Premier roman de Jérome Pellissier dont je vous ai présenté un autre livre sur ce site :
La nuit tous les vieux sont gris (à lire et à relire).
Louise habite seule avec ses souvenirs en Camargue dans une grande maison, où elle reçoit pendant les vacances scolaires ses enfants et petits enfants.
De femme active et volontaire, Louise a vieilli et échappe petit à petit au temps.
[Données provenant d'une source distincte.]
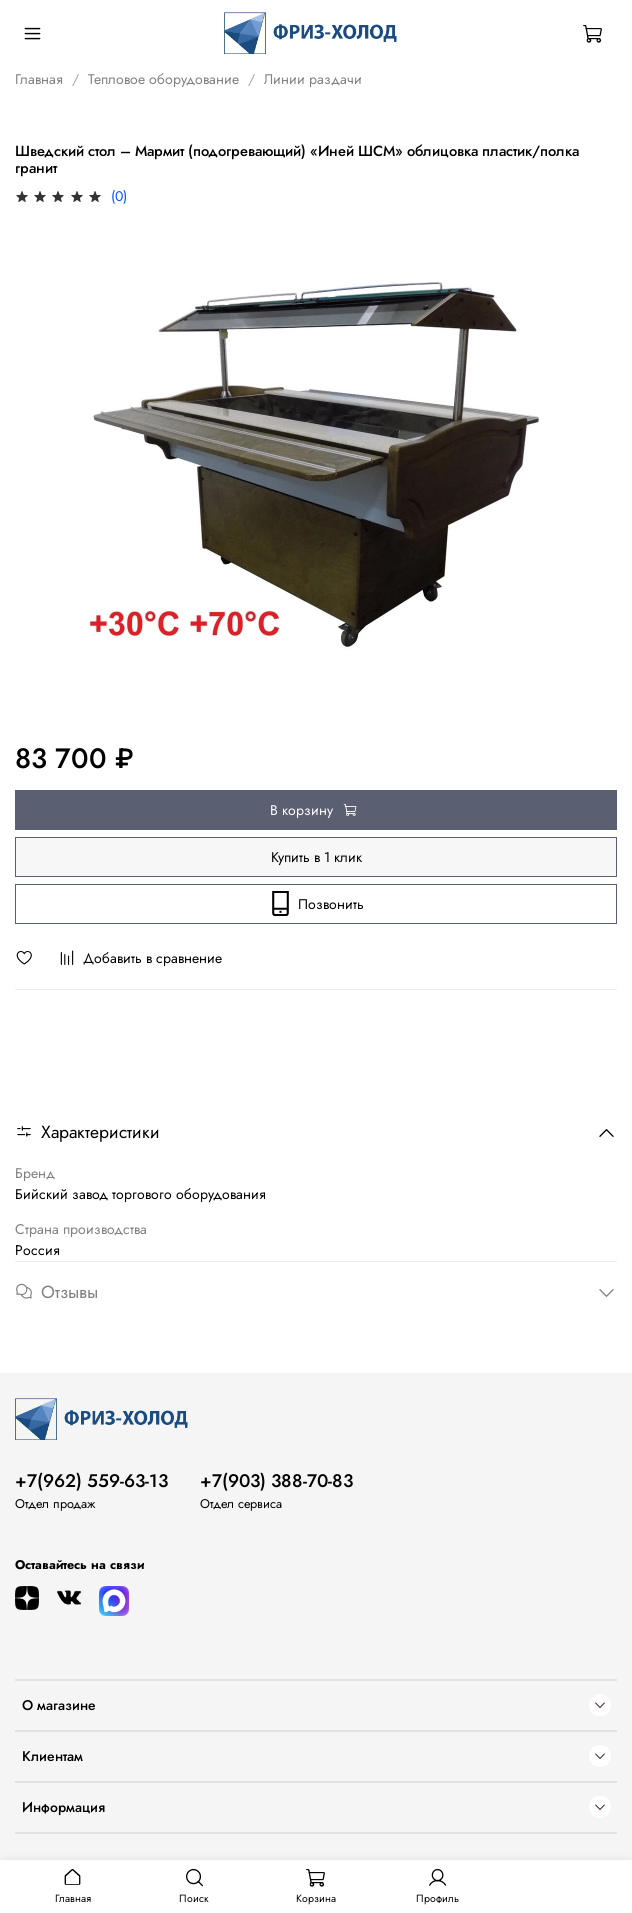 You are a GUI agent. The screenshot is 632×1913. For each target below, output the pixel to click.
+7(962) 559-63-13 (91, 1481)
La fatigue de vivre l'entraine dans une spirale où sa famille et elle finissent par se perdre.
Le questionnement angoissant des enfants, les alliances inattendues, les haines et crispations qui surgissent nous oblige à suivre ce chemin sinueux avec au fond de soi quelques anxiétés peu claires. Trop proches ou trop lâches, trop envahissants ou trop incommodants, la famille entière fait écho à nos propres difficultés familiales. Quant est-il de l'amour dans ce magma de difficultés ? Qu'a t'on envie de demander pour résoudre ces souffrances ?
Une fois la maladie nommée, en l'occurence ici l'Alzheimer, l'ennemi ayant un nom, la "vieille" devient enfin malade.
La mère n'y est pour rien dans ce qui se passe. La maladie a pris possession d'elle. La maladie, mais aussi la famille ! Omniprésente pour Louise qui part de plus en plus profond en elle, dans ses souvenirs, dans ses angoisses, ses sentiments d'abandon ou de persécution.
La mise sous tutelle est particulièrement touchante et réaliste.
Puis le placement "temporaire" en résidence d'accueil pour personnes agées qui est un moment fort de la lecture. Louise qui se considère comme trahie par ses enfants n'accepte aucune activité et s'enferme de plus en plus loin dans ses souvenirs. Développer ses potentiels créatifs, Louise n'en a cure !
Repartir chez elle est impossible, belle prison dorée que ce centre pour personnes âgées ! Comment pouvoir redevenir maître de soi ??? Louise devient incontinente, joue avec ses excréments, consciente de jouer avec les autres.
Ce roman est bouleversant ! Il est celui de la mémoire qui est, tout à la fois, le refuge et le piège, la solitude et le tendre secret.